*Brief*.
Across the listing that follows, establish how many lines contain the string "unui" and provide that number by itself.

*Data supplied*.
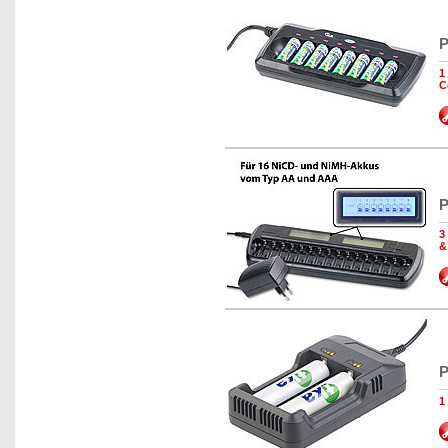
P
1
C
P
3
&
P
1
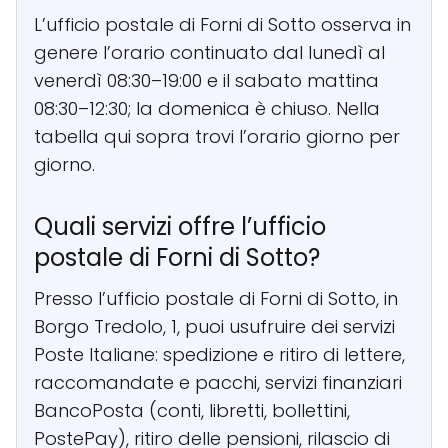
L’ufficio postale di Forni di Sotto osserva in
genere l’orario continuato dal lunedì al
venerdì 08:30–19:00 e il sabato mattina
08:30–12:30; la domenica è chiuso. Nella
tabella qui sopra trovi l’orario giorno per
giorno.
Quali servizi offre l’ufficio
postale di Forni di Sotto?
Presso l’ufficio postale di Forni di Sotto, in
Borgo Tredolo, 1, puoi usufruire dei servizi
Poste Italiane: spedizione e ritiro di lettere,
raccomandate e pacchi, servizi finanziari
BancoPosta (conti, libretti, bollettini,
PostePay), ritiro delle pensioni, rilascio di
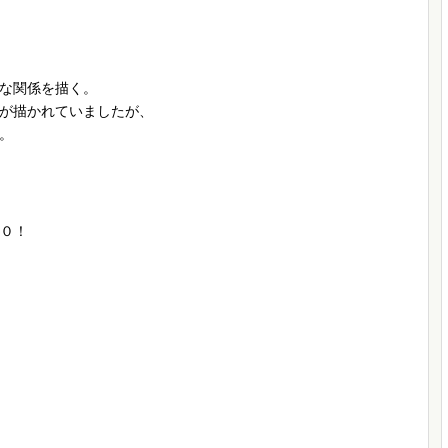
な関係を描く。
が描かれていましたが、
。
１０！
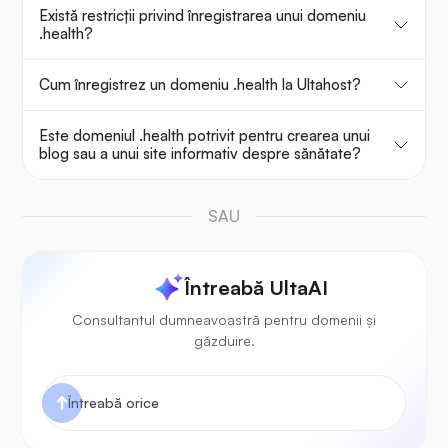
Există restricții privind înregistrarea unui domeniu
.health?
Cum înregistrez un domeniu .health la Ultahost?
Este domeniul .health potrivit pentru crearea unui
blog sau a unui site informativ despre sănătate?
SAU
Întreabă UltaAI
Consultantul dumneavoastră pentru domenii și
găzduire.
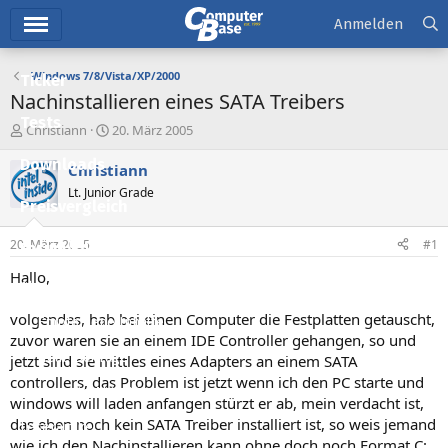
Hauptmenü
Anmelden
Windows 7/8/Vista/XP/2000
Ticker
Nachinstallieren eines SATA Treibers
Tests
E
E
Christiann
20. März 2005
r
r
Downloads
s
s
Christiann
t
t
Lt. Junior Grade
e
e
Preisvergleich
l
l
l
l
20. März 2005
#1
Forum
e
t
r
a
Hallo,
Aktuelles
m
volgendes, hab bei einen Computer die Festplatten getauscht,
Empfohlene Inhalte
zuvor waren sie an einem IDE Controller gehangen, so und
Neue Beiträge
jetzt sind sie mittles eines Adapters an einem SATA
controllers, das Problem ist jetzt wenn ich den PC starte und
Neueste Aktivitäten
windows will laden anfangen stürzt er ab, mein verdacht ist,
das eben noch kein SATA Treiber installiert ist, so weis jemand
Leserartikel
wie ich den Nachinstallieren kann ohne doch noch Format C:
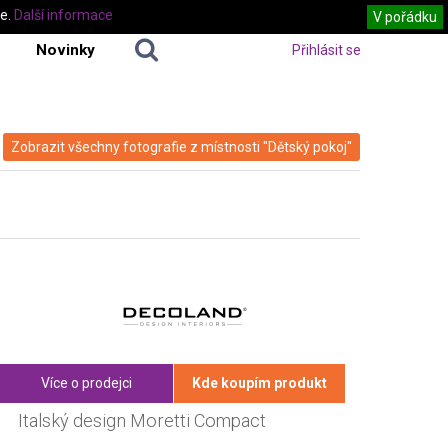
te.
Další informace
V pořádku
Novinky
Přihlásit se
Zobrazit všechny fotografie z místnosti "Dětský pokoj"
Více o prodejci
Kde koupím produkt
Italský design Moretti Compact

*Result for this exercise*.
3